Dave Sullivan

No. 48
- Position: Wide receiver

Personal information
- Born: January 31, 1951 (age 75) Steelton, Pennsylvania, U.S.
- Listed height: 5 ft 11 in (1.80 m)
- Listed weight: 185 lb (84 kg)

Career information
- High school: Steelton-Highspire
- College: Virginia
- NFL draft: 1973: 15th round, 384th overall pick

Career history
- Cleveland Browns (1973–1974);

Awards and highlights
- First-team All-ACC (1972);
- Stats at Pro Football Reference

= Dave Sullivan (American football) =

American football player (born 1951)

David Allan Sullivan (born January 1, 1951) is an American former professional football player who was a wide receiver for the Cleveland Browns of the National Football League (NFL). He played college football for the Virginia Cavaliers. He was taken in the 15th round of the 1973 NFL draft. Sullivan played two seasons in Cleveland and had five catches for 92 yards in 1974. In his finest game with the Browns, he caught two passes for 52 yards from Brian Sipe in a 26–16 loss to the Steelers. Sullivan was being defended by Hall of Fame cornerback Mel Blount in that game at Cleveland Stadium in 1974.

Sullivan started three years for UVA despite being considered “undersized” coming out of high school. He was an AP honorable mention All-American and first-team Atlantic Coast Conference wide receiver his senior year at the University of Virginia when he had 51 catches for 662 yards and seven touchdowns. In his UVA career, Sullivan amassed 120 catches for 1,568 yards and 12 touchdowns, the first two setting Virginia records.
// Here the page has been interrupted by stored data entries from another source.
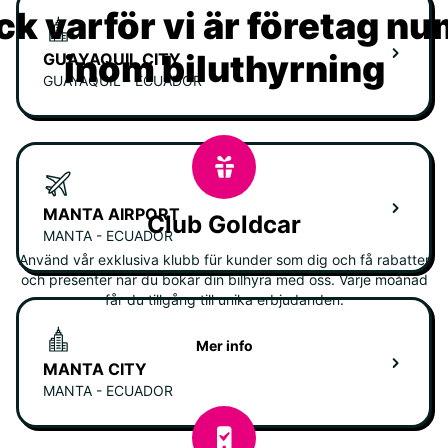
k varför vi är företag n
inom biluthyrning
GUAYAQUIL CITY
GUAYAQUIL - ECUADOR
MANTA AIRPORT
Club Goldcar
MANTA - ECUADOR
Använd vår exklusiva klubb für kunder som dig och få rabatter
och presenter när du bokar din bilhyra med oss. Varje moånad
får du tillgång till unika erbjudanden.
Mer info
MANTA CITY
MANTA - ECUADOR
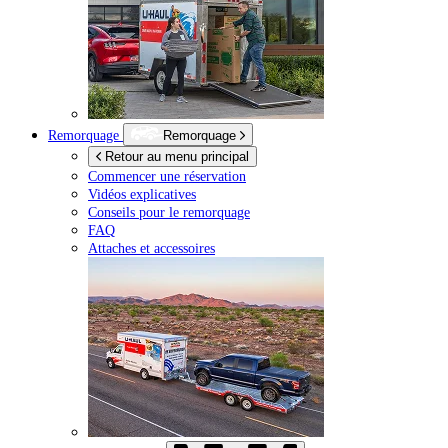
Remorquage
Remorquage
Retour au menu principal
Commencer une réservation
Vidéos explicatives
Conseils pour le remorquage
FAQ
Attaches et accessoires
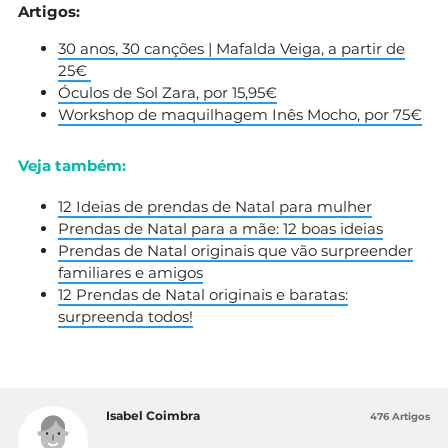
Artigos:
30 anos, 30 canções | Mafalda Veiga, a partir de
25€
Óculos de Sol Zara, por 15,95€
Workshop de maquilhagem Inês Mocho, por 75€
Veja também:
12 Ideias de prendas de Natal para mulher
Prendas de Natal para a mãe: 12 boas ideias
Prendas de Natal originais que vão surpreender
familiares e amigos
12 Prendas de Natal originais e baratas:
surpreenda todos!
Isabel Coimbra
476 Artigos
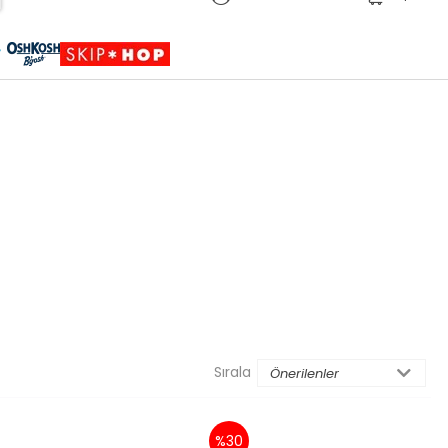
Sepete Eklendi
Ürün sepetinize eklenmiştir.
Sırala
%30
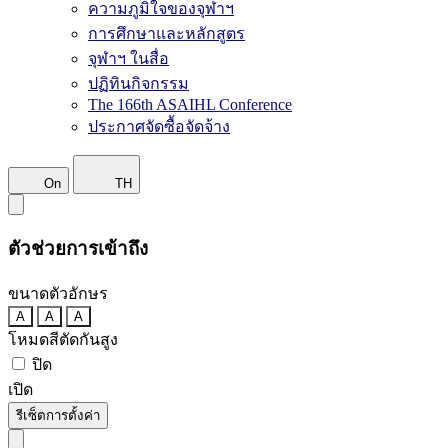
ความภูมิใจของจุฬาฯ
การศึกษาและหลักสูตร
จุฬาฯ ในสื่อ
ปฏิทินกิจกรรม
The 166th ASAIHL Conference
ประกาศจัดซื้อจัดจ้าง
On
TH
ตัวช่วยการเข้าถึง
ขนาดตัวอักษร
A
A
A
โหมดสีตัดกันสูง
ปิด
เปิด
รีเซ็ตการตั้งค่า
He participated in the Blue-Gray Classic and senior Bowl All-Star Game after his senior year. He retired from the NFL after his third knee surgery.

After retiring from football, Sullivan found his niche in the funeral and cemetery business. He joined Gibraltar Mausoleum Corp. in Indianapolis in 1977 and rose to become the executive vice president of sales and marketing. He stayed with that company for 18 years. Sullivan has 47 years in the sales and marketing end of the business and formed Saber Management in January 1998.

He was named the 2002 Ernst & Young Heartland, Indiana, Entrepreneur of the Year and led Saber Management to even bigger successes over the next 15 years before selling to Park Lawn Corp. in 2017 for $65 million.

Sullivan is also recognized for his philanthropy. He and his wife, Sara, have been a consistent and generous donor to the nonprofit Amy For Africa, a Christian organization serving Uganda, since 2014. He has also been involved in many other charities promoting needs for children and others in need through both his business contributions and personal ones.